Ifran Gundogan, the player’s father and agent, has told Spanish newspaper AS (h/t football-espana) that Los Blancos are very keen on the German international:
The interest from Madrid is intense. They want to bid for my son, but at the moment we can’t do anything until his back injury has gone. When he’s back playing regularly, then maybe we will talk.
Gundogan’s sustained the injury playing in an international friendly against Paraguay earlier in the season and, as a result, the 23-year-old has not pulled on a Dortmund shirt since the first game of the Bundesliga season back in August.
BVB have clearly felt the effects of his absence.
They end the year 12 points behind Bayern Munich, who have played one game fewer, despite everything looking so promising when, inspired by an imperious Gundogan, they beat Pep Guardiola’s side 4-2 in the DFB-Superpokal.
His performance wasn’t surprising that day; he’s been on an upward trajectory since arriving from Nurnberg in 2011.
Klopp signed him as a replacement for Nuri Sahin at the time and, somewhat ironically, Marca suggest that in allowing Sahin to return to the German side recently, Madrid have requested they have first dibs on Gundogan.
Originally a playmaker, B/R’s Bundesliga columnist Clark Whitney talks of how Gundogan "was initially a failure; he played the holding role as though he were still a No. 10, and his risk-taking in deep areas allowed opponents to counterattack."
He eventually grew into his new role, though, and has been a vital ingredient of a Dortmund side which captured Europe’s heart last season as they progressed to the Champions League final—where they were beaten by Bayern.
Gundogan is now a holding midfielder pretty much any side in the world would like to have in their squad—as proved by Madrid’s interest who, at the time of writing, have Asier Illarramendi, Xabi Alonso, Luka Modric, Casemiro and Sami Khedira all desperate to play in Carlo Ancelotti’s midfield two.
However, in time, it is thought the Italian will eventually switch to a three-man midfield.
He’s already tried it this season prior to Khedira’s injury and Gundogan would be comfortable fitting into either formation.
Last season, with Dortumund, his job was to break things up, win the ball and let players such as Mario Gotze and Marco Reus play—he did it with aplomb.
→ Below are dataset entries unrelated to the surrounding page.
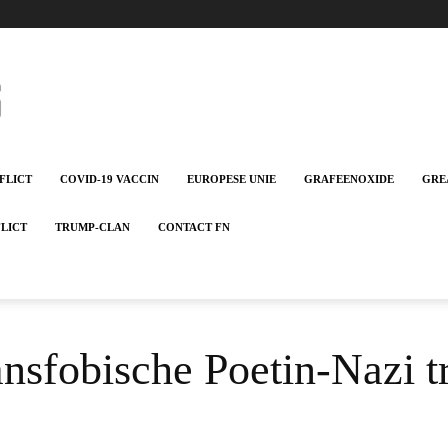
FLICT
COVID-19 VACCIN
EUROPESE UNIE
GRAFEENOXIDE
GRE
FLICT
TRUMP-CLAN
CONTACT FN
ansfobische Poetin-Nazi t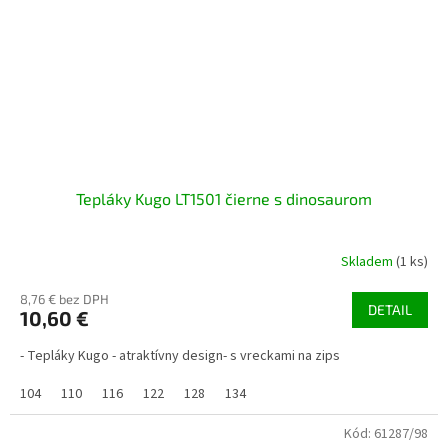
Tepláky Kugo LT1501 čierne s dinosaurom
Skladem
(1 ks)
8,76 € bez DPH
DETAIL
10,60 €
- Tepláky Kugo - atraktívny design- s vreckami na zips
104
110
116
122
128
134
Kód:
61287/98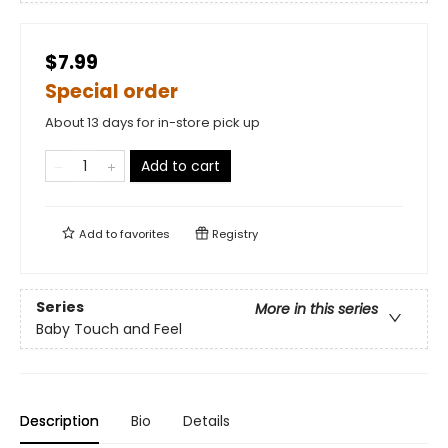
$7.99
Special order
About 13 days for in-store pick up
Add to cart
Add to
favorites
Registry
Series
More in this series
Baby Touch and Feel
Description
Bio
Details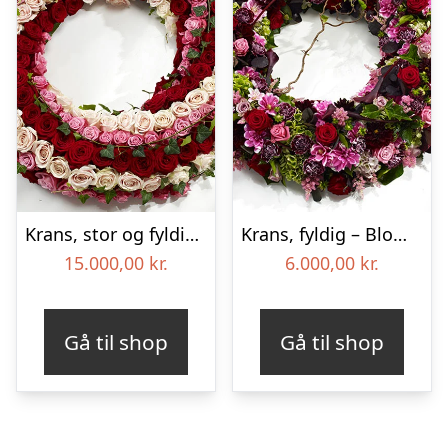
Krans, stor og fyldig – Blomster til begravelse
Krans, fyldig – Blomster til begravelse
15.000,00
kr.
6.000,00
kr.
Gå til shop
Gå til shop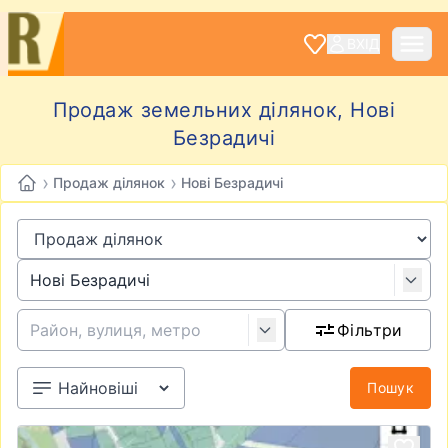
ВХІД
Продаж земельних ділянок, Нові
Безрадичі
›
›
Продаж ділянок
Нові Безрадичі
Фільтри
Пошук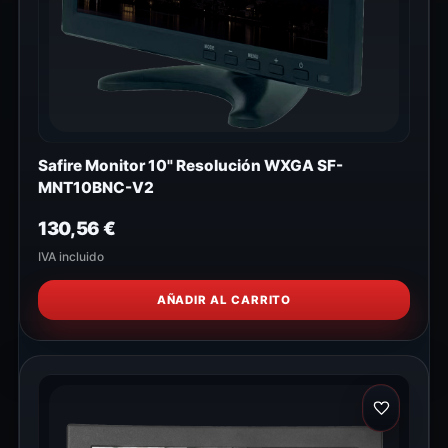
Safire Monitor 10" Resolución WXGA SF-
MNT10BNC-V2
130,56
€
IVA incluido
AÑADIR AL CARRITO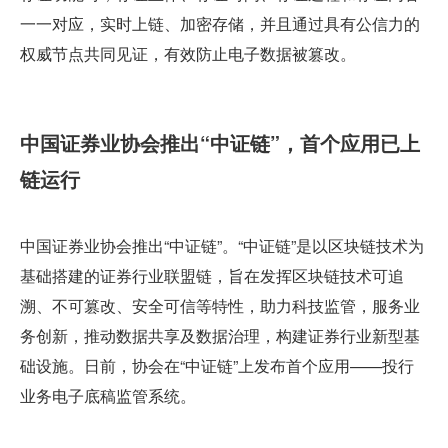
一一对应，实时上链、加密存储，并且通过具有公信力的
权威节点共同见证，有效防止电子数据被篡改。
中国证券业协会推出“中证链”，首个应用已上
链运行
中国证券业协会推出“中证链”。“中证链”是以区块链技术为
基础搭建的证券行业联盟链，旨在发挥区块链技术可追
溯、不可篡改、安全可信等特性，助力科技监管，服务业
务创新，推动数据共享及数据治理，构建证券行业新型基
础设施。日前，协会在“中证链”上发布首个应用——投行
业务电子底稿监管系统。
No player in the side completed more passes than Gundogan (87 percent), while 63 interceptions and 51 tackles in his 28 league appearances emphasise how vital he was when it came to winning the ball back.
He’s an inch or so short of 6'0" and, as with many players who have played under Klopp, has developed a fantastic engine in the middle of the park.
Having played higher up the pitch as a youngster, Gundogan clearly excels on the ball where other holding midfielders may not, while the tenacity and defensive nous he’s added to his game come into play in tighter games.
There’s no doubt he’d be a fantastic addition for Madrid; the only worry, despite their obvious differences, is what does their relentless pursuit of Gundogan tell us about Xabi Alonso’s contract situation?